Recorded data =>

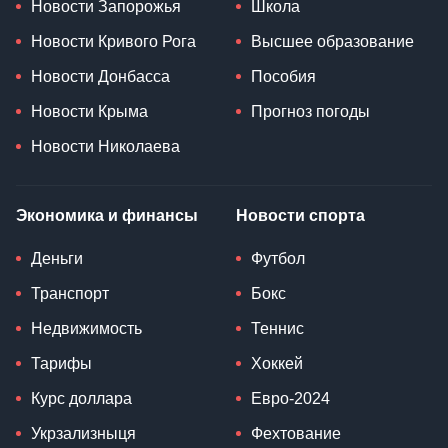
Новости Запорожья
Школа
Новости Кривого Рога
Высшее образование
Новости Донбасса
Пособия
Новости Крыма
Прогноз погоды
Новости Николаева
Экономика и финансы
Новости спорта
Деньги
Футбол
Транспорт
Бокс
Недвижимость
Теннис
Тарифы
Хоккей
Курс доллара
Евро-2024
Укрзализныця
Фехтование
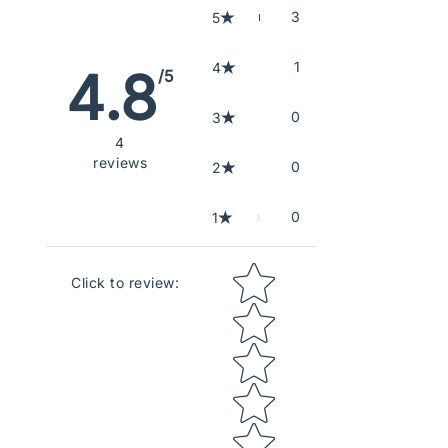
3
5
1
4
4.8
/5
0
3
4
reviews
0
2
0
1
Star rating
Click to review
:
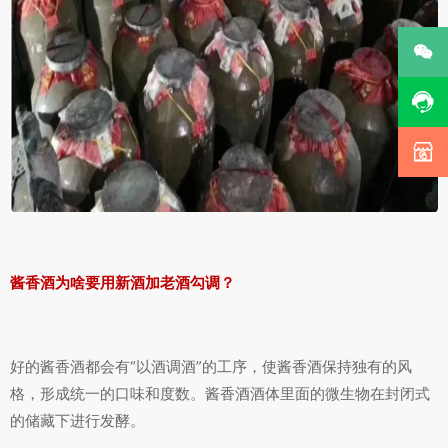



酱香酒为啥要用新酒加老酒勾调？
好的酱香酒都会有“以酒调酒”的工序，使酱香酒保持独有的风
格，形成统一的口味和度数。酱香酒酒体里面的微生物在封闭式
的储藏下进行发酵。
==
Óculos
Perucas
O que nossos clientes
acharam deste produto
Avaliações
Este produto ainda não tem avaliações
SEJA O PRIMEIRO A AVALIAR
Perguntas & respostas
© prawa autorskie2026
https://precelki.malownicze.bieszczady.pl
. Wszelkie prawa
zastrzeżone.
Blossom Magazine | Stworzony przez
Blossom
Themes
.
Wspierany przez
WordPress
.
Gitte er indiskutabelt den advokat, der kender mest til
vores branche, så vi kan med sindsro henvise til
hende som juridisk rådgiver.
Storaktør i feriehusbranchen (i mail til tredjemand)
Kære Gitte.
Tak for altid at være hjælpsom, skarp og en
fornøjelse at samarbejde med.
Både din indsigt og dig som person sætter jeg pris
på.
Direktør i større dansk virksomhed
* * *
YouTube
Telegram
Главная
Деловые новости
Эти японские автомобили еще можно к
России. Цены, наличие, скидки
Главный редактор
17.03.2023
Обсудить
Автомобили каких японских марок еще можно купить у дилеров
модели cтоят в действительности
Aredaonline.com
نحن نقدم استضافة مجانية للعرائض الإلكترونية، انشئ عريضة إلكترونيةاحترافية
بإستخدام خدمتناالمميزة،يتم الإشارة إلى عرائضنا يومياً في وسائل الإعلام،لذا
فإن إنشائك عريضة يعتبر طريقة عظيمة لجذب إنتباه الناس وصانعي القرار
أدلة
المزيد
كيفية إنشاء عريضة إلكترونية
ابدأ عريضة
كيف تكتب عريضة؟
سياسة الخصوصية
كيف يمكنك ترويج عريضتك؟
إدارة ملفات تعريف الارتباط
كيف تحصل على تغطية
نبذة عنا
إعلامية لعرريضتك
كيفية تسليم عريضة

Problem to work on => Repeat, word for word, the lines above between the line holding "إدارة ملفات تعريف الارتباط" and the line holding "كيفية تسليم عريضة", inclusive; omit everything else.

The completed task =>
إدارة ملفات تعريف الارتباط
كيف تحصل على تغطية
نبذة عنا
إعلامية لعرريضتك
كيفية تسليم عريضة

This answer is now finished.